Pandemic Diary

By Fasi Zaka
I have become very keenly aware that my compliance with all the measures required to be safe during this crisis is afforded by significant privilege. I have work that I can do from home, and there is enough space to allow for an individual’s quarantine should the need occur. At the beginning of this crisis, it was said that it is a great equaliser – that everyone stood a chance of getting it. Now I am not so sure about that. It’s a great equaliser only so far as most human bodies irrespective of their station in society are susceptible to it medically. Still, inequalities of society determine who can take precautions against this disease effectively. If you are eight people in a four marla house and need to go out to work – then this disease is a predator for the unequal.
What this pandemic has taught me is something profound that may not have much to do with the Coronavirus, but has been spurred by this public health crisis. We have read about the hypothesis of a global pandemic for years now – but one could always write them off as alarmist or unlikely to happen. It’s taken this crisis to show that academics, public health and virology specialists weren’t paranoid sitting in their ivory towers, but it was our belief in the present as a marker for the future that disbelieved them. This whole pandemic has led me to question my conviction about how soon climate change will affect us irrevocably – because climate scientists are in the same situation public health specialists were before the Coronavirus.
But, I think humankind’s fragility has hit home the most for me. My confidence in some of humanity’s achievements has been shaken by understanding just how tenuous it all is. And, like most people, the lack of capacity of our healthcare system and that of the world shows us we have misplaced priorities. We celebrate the achievements of nations in terms of stock market index performance, GDP and GNP figures when it should be more complicated than that.
At the NIOC, we discuss organised crime and its effects on Pakistan. While I haven’t been the victim of a crime, it is one of the fears around this pandemic, that organised crime will consolidate, and crimes motivated by sheer economic need will increase. On a less serious note, I do see that Jazzcash and Easypaisa scammers have a lot more time to devote to their craft. I get calls from them insisting they have mistakenly transferred money into my account, so I let them speak and make their case, wasting their balance.
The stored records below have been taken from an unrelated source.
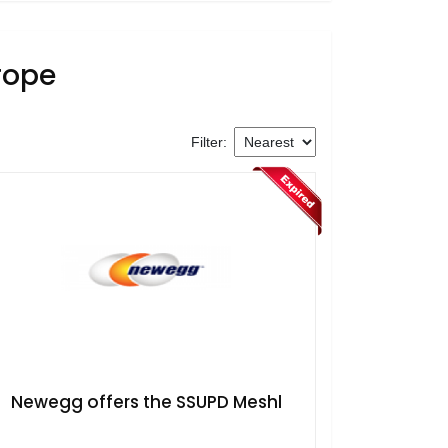
rope
Filter:
​Newegg offers the SSUPD Meshl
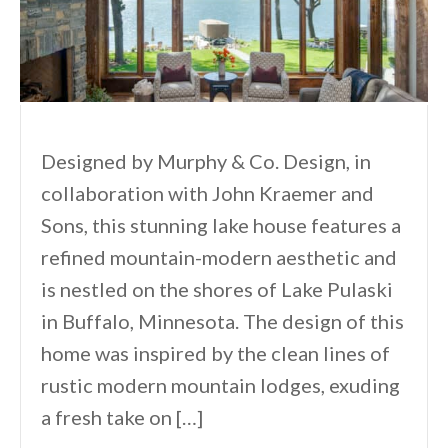
Designed by Murphy & Co. Design, in
collaboration with John Kraemer and
Sons, this stunning lake house features a
refined mountain-modern aesthetic and
is nestled on the shores of Lake Pulaski
in Buffalo, Minnesota. The design of this
home was inspired by the clean lines of
rustic modern mountain lodges, exuding
a fresh take on […]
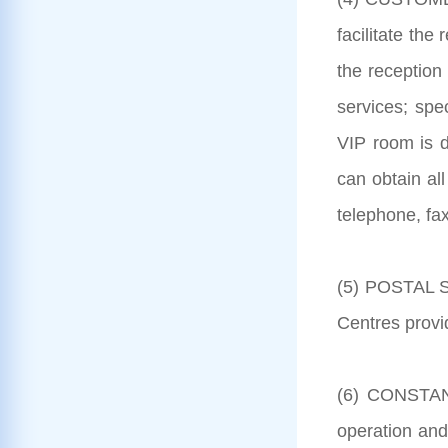
facilitate the
the reception 
services; spe
VIP room is d
can obtain all
telephone, fax
(5) POSTAL SE
Centres provi
(6) CONSTANT
operation and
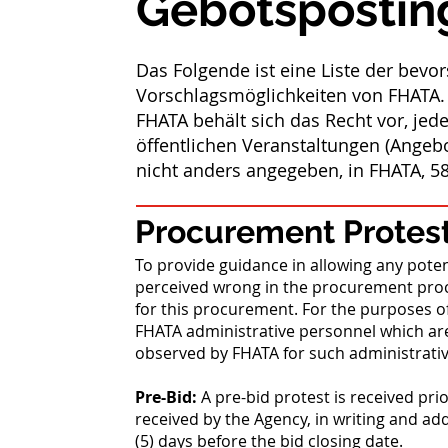
Gebotspostin
Das Folgende ist eine Liste der bev
Vorschlagsmöglichkeiten von FHATA.
FHATA behält sich das Recht vor, jede
öffentlichen Veranstaltungen (Angeb
nicht anders angegeben, in FHATA, 58
Procurement Protest
To provide guidance in allowing any poten
perceived wrong in the procurement proc
for this procurement. For the purposes o
FHATA administrative personnel which are
observed by FHATA for such administrati
Pre-Bid:
A pre-bid protest is received pri
received by the Agency, in writing and ad
(5) days before the bid closing date.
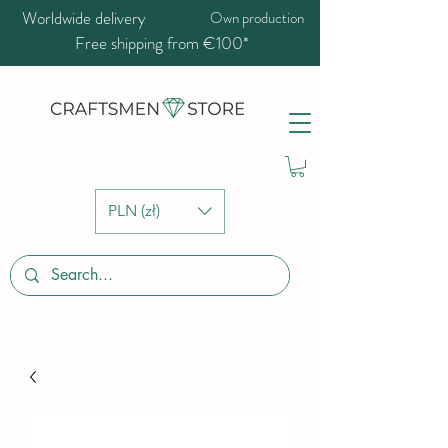
Worldwide delivery
Own production
Free shipping from €100*
PLN (zł)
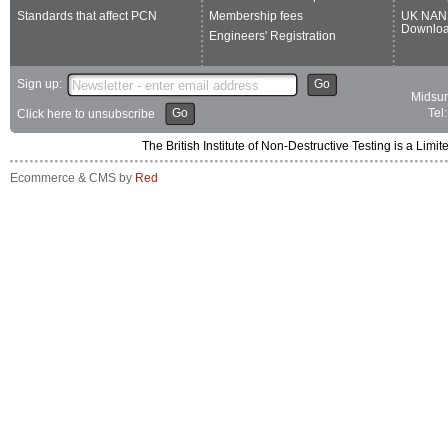
Standards that affect PCN
Membership fees
UK NAN
Downlo
Engineers' Registration
Sign up:
Go
Midsum
Go
Tel
Click here to unsubscribe
The British Institute of Non-Destructive Testing is a 
Ecommerce & CMS by
Red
Pakistan still doesn’t have a very high caseload of the Coronavirus, but that is likely to change in three weeks’ time. For a state that is always dysfunctional at some level, it has been heartening to see just how well the provinces, and eventually the federation, have come together to tackle this. The lockdown, quarantines – openness with data, these all deserve to be appreciated.
A lot of people are having difficulty with the lockdown. I am not very social in the traditional sense, and have had several friends write to me saying, “now we are supposed to live as you have always lived”. So, I haven’t become stir crazy, but I understand why others have.
There are a lot of analyses these days about how this pandemic is going to change things permanently going forward. I do think that’s true at one level, except I don’t believe that it will be permanent. Humanity has a gift for the amnesia of convenience. World War 1’s horror and the death toll was supposed to be the war that ended all wars. It took just two decades to show no lessons were learnt. Humanity prioritises consumption and emotion for the present – its not too good with making contingencies for the future if negative possibilities are real but distant.
But I do think maybe this situation has made me a little less careless with money. You realise you don’t need a lot of the things you have habituated yourself into purchasing.